Mobility was central to imperialism, from the human movements entailed in exploration, travel, and migration, to the information, communications and commodity flows vital to trade, science, governance and military power. While historians have written on exploration, commerce, imperial transport and communications networks, and the movements of slaves, soldiers, and scientists, few have reflected upon the social, cultural, economic and political significance of mobile practices, subjects, and infrastructures that underpin imperial networks, or examined the qualities of movement valued by imperial powers and agents at different times. This collection explores the intersection of debates on imperial relations, colonialism and empire with emerging work on mobility. In doing this, it traces how the movements of people, representations, and commodities helped to constitute empires. The collection examines things that moved across the British Empire, including, objects and ideas, as well as the efforts made to prevent and govern these movements. It also considers the systems, networks and infrastructures that enabled imperial mobilities to happen, and things that went wrong. The collection ranges from the late eighteenth century to the early twentieth century, a period that witnessed the eclipse of the ‘first’ British Empire in North America and the Caribbean, and the expansion of an imperial presence in Asia and Africa, and ends with the empire at its greatest extent in the interwar period. Geographically, it encompasses much of the territorial breadth of the British Empire in Africa, Asia, Australasia and the Caribbean. It also ranges off-shore and into the air.

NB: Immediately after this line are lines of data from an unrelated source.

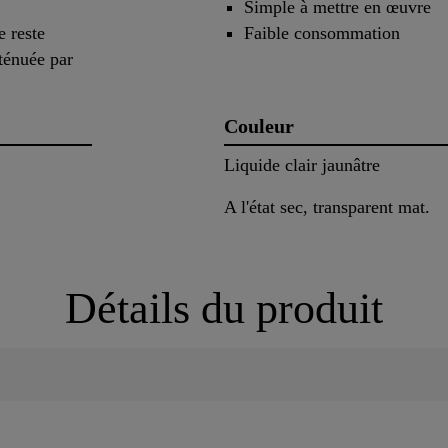
Simple à mettre en œuvre
e reste
Faible consommation
tténuée par
Couleur
Liquide clair jaunâtre
A l'état sec, transparent mat.
Détails du produit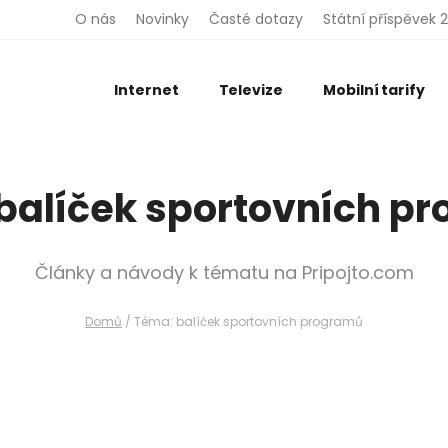
Adresa
O nás
Novinky
Časté dotazy
Státní příspěvek 
Telefon
Internet
Televize
Mobilní tarify
E-mail
balíček sportovních p
Odeslat
Články a návody k tématu na Pripojto.com
Vložením osobních údajů souhlasíte
Domů
/
Téma: balíček sportovních programů
s
podmínkami ochrany osobních údajů
.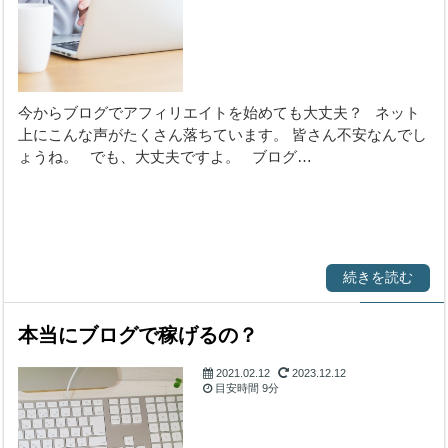
始める前に気になる
こと
今からブログでアフィリエイトを始めても大丈夫？ ネット
上にこんな声がたくさん落ちています。 皆さん不安なんでし
ょうね。 でも、大丈夫ですよ。 ブログ…
続きを読む
本当にブログで稼げるの？
2021.02.12
2023.12.12
目安時間
9分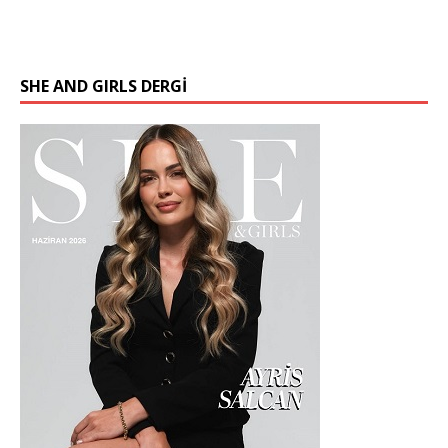
SHE AND GIRLS DERGİ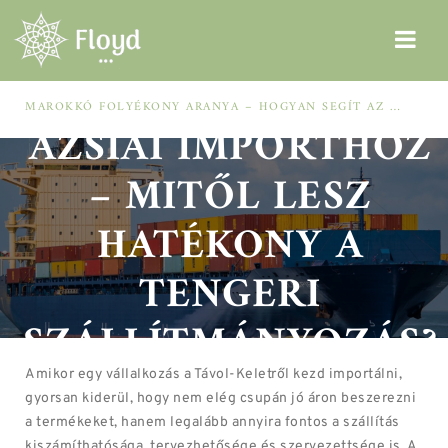
ÚTMUTATÓ AZ
MAROKKÓ FOLYÉKONY ARANYA – HOGYAN SEGÍT AZ ARGÁNOLAJ A SZÁRAZ, MEGVISELT TINCSEKEN?
ÁZSIAI IMPORTHOZ
– MITŐL LESZ
HATÉKONY A
TENGERI
SZÁLLÍTMÁNYOZÁS?
Amikor egy vállalkozás a Távol-Keletről kezd importálni,
gyorsan kiderül, hogy nem elég csupán jó áron beszerezni
a termékeket, hanem legalább annyira fontos a szállítás
kiszámíthatósága, tervezhetősége és szervezettsége is. A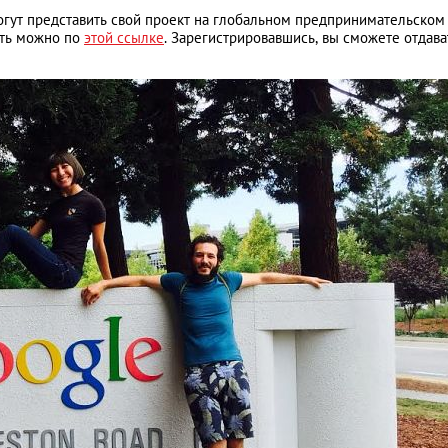
огут представить свой проект на глобальном предпринимательском
ать можно по
этой ссылке
. Зарегистрировавшись, вы сможете отдава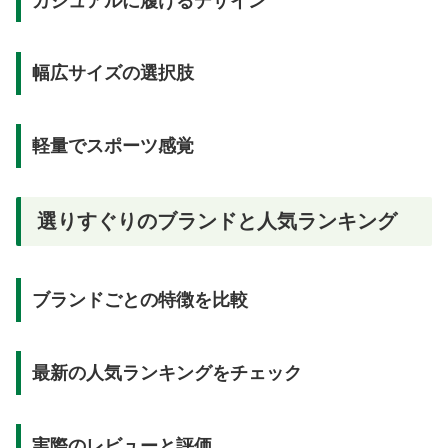
カジュアルに履けるデザイン
幅広サイズの選択肢
軽量でスポーツ感覚
選りすぐりのブランドと人気ランキング
ブランドごとの特徴を比較
最新の人気ランキングをチェック
実際のレビューと評価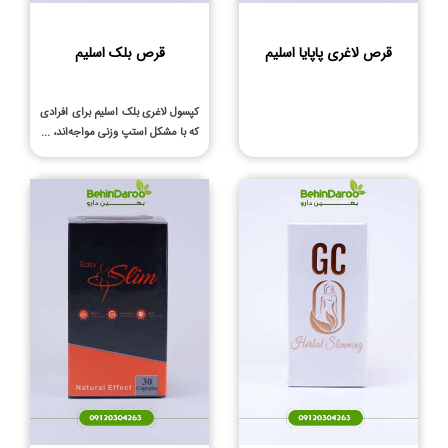
قرص لاغری پاپایا اسلیم
قرص بلک اسلیم
کپسول لاغری بلک اسلیم برای افرادی
که با مشکل استپ وزنی مواجه‌اند، ...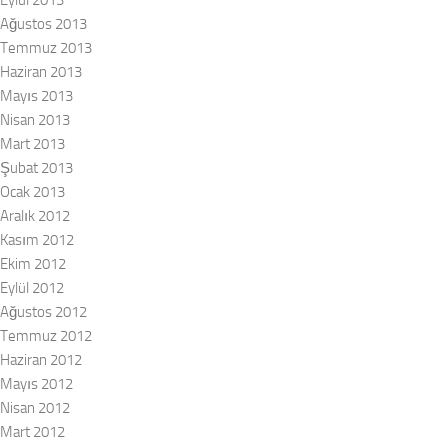
Ağustos 2013
Temmuz 2013
Haziran 2013
Mayıs 2013
Nisan 2013
Mart 2013
Şubat 2013
Ocak 2013
Aralık 2012
Kasım 2012
Ekim 2012
Eylül 2012
Ağustos 2012
Temmuz 2012
Haziran 2012
Mayıs 2012
Nisan 2012
Mart 2012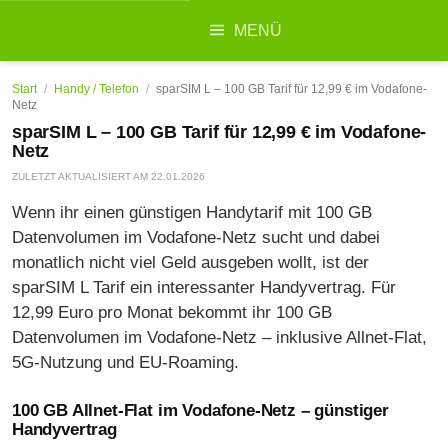
Suchen
MENÜ
nach:
Start
/
Handy / Telefon
/
sparSIM L – 100 GB Tarif für 12,99 € im Vodafone-
Netz
sparSIM L – 100 GB Tarif für 12,99 € im Vodafone-
Netz
ZULETZT AKTUALISIERT AM
22.01.2026
Wenn ihr einen günstigen Handytarif mit 100 GB
Datenvolumen im Vodafone-Netz sucht und dabei
monatlich nicht viel Geld ausgeben wollt, ist der
sparSIM L Tarif ein interessanter Handyvertrag. Für
12,99 Euro pro Monat bekommt ihr 100 GB
Datenvolumen im Vodafone-Netz – inklusive Allnet-Flat,
5G-Nutzung und EU-Roaming.
100 GB Allnet-Flat im Vodafone-Netz – günstiger
Handyvertrag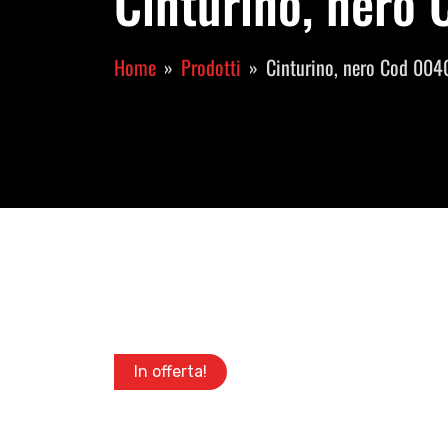
Cinturino, nero
Home
Prodotti
Cinturino, nero Cod 00
In offerta!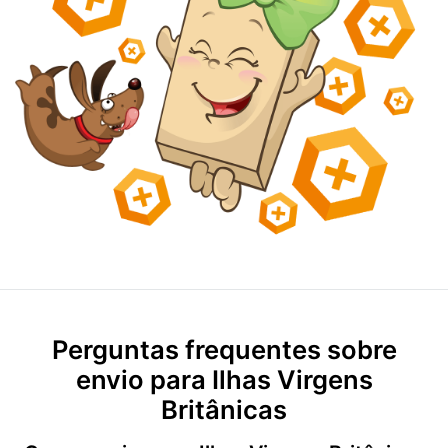
Perguntas frequentes sobre
envio para Ilhas Virgens
Britânicas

This chapter covers the interwar period and argues that various promoters of British imperial aviation tried to turn national airmindedness into a notion of imperial aeromobility. In 1927 the Air League of the British Empire was restructured in order to work towards a strong air force, the full development of British civil and commercial aviation, and to promote research into aeronautics, that together would provide security and prosperity within the British Empire. The Women’s Engineering Society held speakers’ series on the idea of a new, mobile, airborne empire that provided opportunities for particular women. Imperial aeromobility promised to reorient relations of time and space as well as deliver air control, new forms of tourism, international harmony and even white women’s independence. However, these dreams were undercut by the messy materiality of flights, pilots and passengers being ‘grounded’ in two senses: they could be prevented from flying and they were embedded in ground-based networks. These ‘groundings’ illustrate Saulo Cwerner’s (2009) point that aeromobilities are interdependent with other networks and complicate the illusion of freedom through flight.